━━━ Data in this exercise

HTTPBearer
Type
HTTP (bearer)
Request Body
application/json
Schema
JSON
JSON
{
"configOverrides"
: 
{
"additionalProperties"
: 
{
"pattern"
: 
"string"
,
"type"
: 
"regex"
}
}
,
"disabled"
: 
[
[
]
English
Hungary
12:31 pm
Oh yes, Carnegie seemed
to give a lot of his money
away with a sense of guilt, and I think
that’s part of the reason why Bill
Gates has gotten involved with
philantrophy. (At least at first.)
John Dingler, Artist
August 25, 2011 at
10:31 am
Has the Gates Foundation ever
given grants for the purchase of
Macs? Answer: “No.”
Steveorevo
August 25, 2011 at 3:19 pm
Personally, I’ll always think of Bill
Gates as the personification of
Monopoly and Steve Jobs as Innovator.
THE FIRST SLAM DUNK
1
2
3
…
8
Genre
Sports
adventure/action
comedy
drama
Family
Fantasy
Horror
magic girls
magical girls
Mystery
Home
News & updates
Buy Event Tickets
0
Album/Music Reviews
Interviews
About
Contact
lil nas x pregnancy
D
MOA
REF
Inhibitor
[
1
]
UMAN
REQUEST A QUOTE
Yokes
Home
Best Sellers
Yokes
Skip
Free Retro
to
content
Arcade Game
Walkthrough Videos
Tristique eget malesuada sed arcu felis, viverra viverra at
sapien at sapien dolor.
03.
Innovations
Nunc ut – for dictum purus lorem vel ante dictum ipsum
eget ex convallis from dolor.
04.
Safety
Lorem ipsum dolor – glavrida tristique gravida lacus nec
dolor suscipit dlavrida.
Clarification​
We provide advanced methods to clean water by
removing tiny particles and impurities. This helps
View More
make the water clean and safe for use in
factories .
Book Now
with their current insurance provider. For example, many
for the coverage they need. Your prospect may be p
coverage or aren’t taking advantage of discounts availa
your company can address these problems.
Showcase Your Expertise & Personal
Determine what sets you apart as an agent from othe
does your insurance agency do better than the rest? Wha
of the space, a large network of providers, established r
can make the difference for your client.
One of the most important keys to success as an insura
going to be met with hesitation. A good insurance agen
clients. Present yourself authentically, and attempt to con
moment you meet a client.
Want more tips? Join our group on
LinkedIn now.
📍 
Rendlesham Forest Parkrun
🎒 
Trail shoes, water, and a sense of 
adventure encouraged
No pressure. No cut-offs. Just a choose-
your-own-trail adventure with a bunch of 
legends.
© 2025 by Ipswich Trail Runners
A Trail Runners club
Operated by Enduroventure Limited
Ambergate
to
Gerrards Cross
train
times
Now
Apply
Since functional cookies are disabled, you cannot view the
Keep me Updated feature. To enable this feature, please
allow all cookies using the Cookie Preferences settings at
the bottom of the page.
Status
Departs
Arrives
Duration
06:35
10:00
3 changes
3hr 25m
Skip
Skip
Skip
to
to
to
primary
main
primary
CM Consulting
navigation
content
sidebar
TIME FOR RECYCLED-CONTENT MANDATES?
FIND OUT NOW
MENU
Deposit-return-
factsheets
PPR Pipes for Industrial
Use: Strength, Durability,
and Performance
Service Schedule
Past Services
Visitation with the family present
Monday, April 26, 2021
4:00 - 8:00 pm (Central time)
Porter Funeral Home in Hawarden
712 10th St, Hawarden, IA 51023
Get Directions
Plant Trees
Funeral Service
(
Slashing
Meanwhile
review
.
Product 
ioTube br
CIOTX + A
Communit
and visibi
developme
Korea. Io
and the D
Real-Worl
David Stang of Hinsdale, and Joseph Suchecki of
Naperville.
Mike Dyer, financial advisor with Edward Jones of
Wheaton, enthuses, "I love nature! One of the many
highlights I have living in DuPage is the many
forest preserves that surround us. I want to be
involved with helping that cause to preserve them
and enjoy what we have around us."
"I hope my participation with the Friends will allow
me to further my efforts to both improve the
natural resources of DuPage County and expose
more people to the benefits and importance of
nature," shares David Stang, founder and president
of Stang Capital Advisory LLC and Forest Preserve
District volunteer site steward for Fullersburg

━━━━━━

Retype each record in full, please.

**Answer to this exercise:**
HTTPBearer
Type
HTTP (bearer)
Request Body
application/json
Schema
JSON
JSON
{
"configOverrides"
: 
{
"additionalProperties"
: 
{
"pattern"
: 
"string"
,
"type"
: 
"regex"
}
}
,
"disabled"
: 
[
[
]
English
Hungary
12:31 pm
Oh yes, Carnegie seemed
to give a lot of his money
away with a sense of guilt, and I think
that’s part of the reason why Bill
Gates has gotten involved with
philantrophy. (At least at first.)
John Dingler, Artist
August 25, 2011 at
10:31 am
Has the Gates Foundation ever
given grants for the purchase of
Macs? Answer: “No.”
Steveorevo
August 25, 2011 at 3:19 pm
Personally, I’ll always think of Bill
Gates as the personification of
Monopoly and Steve Jobs as Innovator.
THE FIRST SLAM DUNK
1
2
3
…
8
Genre
Sports
adventure/action
comedy
drama
Family
Fantasy
Horror
magic girls
magical girls
Mystery
Home
News & updates
Buy Event Tickets
0
Album/Music Reviews
Interviews
About
Contact
lil nas x pregnancy
D
MOA
REF
Inhibitor
[
1
]
UMAN
REQUEST A QUOTE
Yokes
Home
Best Sellers
Yokes
Skip
Free Retro
to
content
Arcade Game
Walkthrough Videos
Tristique eget malesuada sed arcu felis, viverra viverra at
sapien at sapien dolor.
03.
Innovations
Nunc ut – for dictum purus lorem vel ante dictum ipsum
eget ex convallis from dolor.
04.
Safety
Lorem ipsum dolor – glavrida tristique gravida lacus nec
dolor suscipit dlavrida.
Clarification​
We provide advanced methods to clean water by
removing tiny particles and impurities. This helps
View More
make the water clean and safe for use in
factories .
Book Now
with their current insurance provider. For example, many
for the coverage they need. Your prospect may be p
coverage or aren’t taking advantage of discounts availa
your company can address these problems.
Showcase Your Expertise & Personal
Determine what sets you apart as an agent from othe
does your insurance agency do better than the rest? Wha
of the space, a large network of providers, established r
can make the difference for your client.
One of the most important keys to success as an insura
going to be met with hesitation. A good insurance agen
clients. Present yourself authentically, and attempt to con
moment you meet a client.
Want more tips? Join our group on
LinkedIn now.
📍 
Rendlesham Forest Parkrun
🎒 
Trail shoes, water, and a sense of 
adventure encouraged
No pressure. No cut-offs. Just a choose-
your-own-trail adventure with a bunch of 
legends.
© 2025 by Ipswich Trail Runners
A Trail Runners club
Operated by Enduroventure Limited
Ambergate
to
Gerrards Cross
train
times
Now
Apply
Since functional cookies are disabled, you cannot view the
Keep me Updated feature. To enable this feature, please
allow all cookies using the Cookie Preferences settings at
the bottom of the page.
Status
Departs
Arrives
Duration
06:35
10:00
3 changes
3hr 25m
Skip
Skip
Skip
to
to
to
primary
main
primary
CM Consulting
navigation
content
sidebar
TIME FOR RECYCLED-CONTENT MANDATES?
FIND OUT NOW
MENU
Deposit-return-
factsheets
PPR Pipes for Industrial
Use: Strength, Durability,
and Performance
Service Schedule
Past Services
Visitation with the family present
Monday, April 26, 2021
4:00 - 8:00 pm (Central time)
Porter Funeral Home in Hawarden
712 10th St, Hawarden, IA 51023
Get Directions
Plant Trees
Funeral Service
(
Slashing
Meanwhile
review
.
Product 
ioTube br
CIOTX + A
Communit
and visibi
developme
Korea. Io
and the D
Real-Worl
David Stang of Hinsdale, and Joseph Suchecki of
Naperville.
Mike Dyer, financial advisor with Edward Jones of
Wheaton, enthuses, "I love nature! One of the many
highlights I have living in DuPage is the many
forest preserves that surround us. I want to be
involved with helping that cause to preserve them
and enjoy what we have around us."
"I hope my participation with the Friends will allow
me to further my efforts to both improve the
natural resources of DuPage County and expose
more people to the benefits and importance of
nature," shares David Stang, founder and president
of Stang Capital Advisory LLC and Forest Preserve
District volunteer site steward for Fullersburg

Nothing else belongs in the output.